**Task requirements:** Search term "ФГОС": please show all lines in the listing that contain it.

Records for the task: Begin

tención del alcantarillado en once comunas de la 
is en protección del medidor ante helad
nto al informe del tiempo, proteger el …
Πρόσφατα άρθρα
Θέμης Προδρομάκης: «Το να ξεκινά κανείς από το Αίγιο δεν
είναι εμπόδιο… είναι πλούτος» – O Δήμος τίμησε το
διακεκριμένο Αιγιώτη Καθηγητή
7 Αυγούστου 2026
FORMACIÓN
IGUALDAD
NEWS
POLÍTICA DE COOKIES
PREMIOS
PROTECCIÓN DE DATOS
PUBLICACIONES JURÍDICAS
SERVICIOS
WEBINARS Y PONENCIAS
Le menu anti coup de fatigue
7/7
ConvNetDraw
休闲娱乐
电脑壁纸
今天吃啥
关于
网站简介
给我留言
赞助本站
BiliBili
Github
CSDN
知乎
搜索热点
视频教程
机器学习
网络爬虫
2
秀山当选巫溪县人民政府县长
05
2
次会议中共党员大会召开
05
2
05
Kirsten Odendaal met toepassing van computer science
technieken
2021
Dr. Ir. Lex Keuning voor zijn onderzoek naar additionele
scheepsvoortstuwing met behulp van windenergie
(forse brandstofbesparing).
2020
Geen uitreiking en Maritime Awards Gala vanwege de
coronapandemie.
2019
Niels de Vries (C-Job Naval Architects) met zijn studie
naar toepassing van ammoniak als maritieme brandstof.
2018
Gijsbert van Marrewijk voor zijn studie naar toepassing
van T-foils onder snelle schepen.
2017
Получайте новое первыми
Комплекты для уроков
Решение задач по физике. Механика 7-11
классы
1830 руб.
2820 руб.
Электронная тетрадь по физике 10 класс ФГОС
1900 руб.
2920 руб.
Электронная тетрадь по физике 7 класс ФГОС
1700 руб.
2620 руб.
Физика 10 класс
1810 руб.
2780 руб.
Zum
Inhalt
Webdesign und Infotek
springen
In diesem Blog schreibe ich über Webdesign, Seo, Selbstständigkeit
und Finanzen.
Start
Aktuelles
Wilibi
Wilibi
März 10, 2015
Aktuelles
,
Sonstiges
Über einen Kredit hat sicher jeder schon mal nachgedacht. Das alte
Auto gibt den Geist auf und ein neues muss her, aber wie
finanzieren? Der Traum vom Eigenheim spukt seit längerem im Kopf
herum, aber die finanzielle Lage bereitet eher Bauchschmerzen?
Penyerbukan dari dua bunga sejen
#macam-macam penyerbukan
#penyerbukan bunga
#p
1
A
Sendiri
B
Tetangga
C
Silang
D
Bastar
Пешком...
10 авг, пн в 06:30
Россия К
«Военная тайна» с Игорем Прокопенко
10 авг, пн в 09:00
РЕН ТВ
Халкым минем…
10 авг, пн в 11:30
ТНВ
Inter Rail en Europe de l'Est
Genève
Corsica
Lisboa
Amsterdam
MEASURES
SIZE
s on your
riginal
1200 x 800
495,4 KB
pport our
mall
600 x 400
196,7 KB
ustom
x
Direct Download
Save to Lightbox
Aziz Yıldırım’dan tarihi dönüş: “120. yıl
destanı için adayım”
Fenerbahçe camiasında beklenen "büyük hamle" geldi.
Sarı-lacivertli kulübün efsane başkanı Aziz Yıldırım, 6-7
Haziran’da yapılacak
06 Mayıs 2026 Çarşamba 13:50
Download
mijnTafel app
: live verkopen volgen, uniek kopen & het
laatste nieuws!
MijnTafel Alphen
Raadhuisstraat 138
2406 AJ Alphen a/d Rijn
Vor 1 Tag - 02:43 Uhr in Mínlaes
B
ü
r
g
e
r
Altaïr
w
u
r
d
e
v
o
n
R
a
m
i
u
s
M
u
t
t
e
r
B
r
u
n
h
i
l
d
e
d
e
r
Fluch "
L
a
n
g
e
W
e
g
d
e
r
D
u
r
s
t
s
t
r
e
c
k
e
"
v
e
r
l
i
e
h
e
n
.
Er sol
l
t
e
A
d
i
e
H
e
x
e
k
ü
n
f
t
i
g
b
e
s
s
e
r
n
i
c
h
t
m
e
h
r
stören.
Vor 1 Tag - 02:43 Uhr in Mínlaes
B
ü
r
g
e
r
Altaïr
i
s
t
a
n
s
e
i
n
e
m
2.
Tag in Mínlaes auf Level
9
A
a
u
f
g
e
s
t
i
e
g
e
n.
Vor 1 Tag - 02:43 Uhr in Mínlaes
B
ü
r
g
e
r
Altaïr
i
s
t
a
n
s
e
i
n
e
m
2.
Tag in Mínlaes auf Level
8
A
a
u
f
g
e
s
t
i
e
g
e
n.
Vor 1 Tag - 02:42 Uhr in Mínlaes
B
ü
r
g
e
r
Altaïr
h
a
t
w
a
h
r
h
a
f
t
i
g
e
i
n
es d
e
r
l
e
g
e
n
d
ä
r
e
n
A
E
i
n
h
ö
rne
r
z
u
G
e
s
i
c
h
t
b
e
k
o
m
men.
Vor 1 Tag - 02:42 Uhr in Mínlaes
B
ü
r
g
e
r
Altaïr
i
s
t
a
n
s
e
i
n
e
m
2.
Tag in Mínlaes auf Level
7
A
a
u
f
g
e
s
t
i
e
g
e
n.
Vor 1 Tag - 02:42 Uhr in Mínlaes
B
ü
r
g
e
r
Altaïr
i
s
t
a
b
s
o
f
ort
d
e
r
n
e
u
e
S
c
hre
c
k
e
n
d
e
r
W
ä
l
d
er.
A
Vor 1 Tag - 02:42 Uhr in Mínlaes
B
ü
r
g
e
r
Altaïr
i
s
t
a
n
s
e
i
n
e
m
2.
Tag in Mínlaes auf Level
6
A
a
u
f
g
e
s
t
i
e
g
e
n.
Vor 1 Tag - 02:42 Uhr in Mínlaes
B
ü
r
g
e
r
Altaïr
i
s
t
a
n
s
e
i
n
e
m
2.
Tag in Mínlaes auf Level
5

Records for the task: End

**Solution for this problem:**
Электронная тетрадь по физике 10 класс ФГОС
Электронная тетрадь по физике 7 класс ФГОС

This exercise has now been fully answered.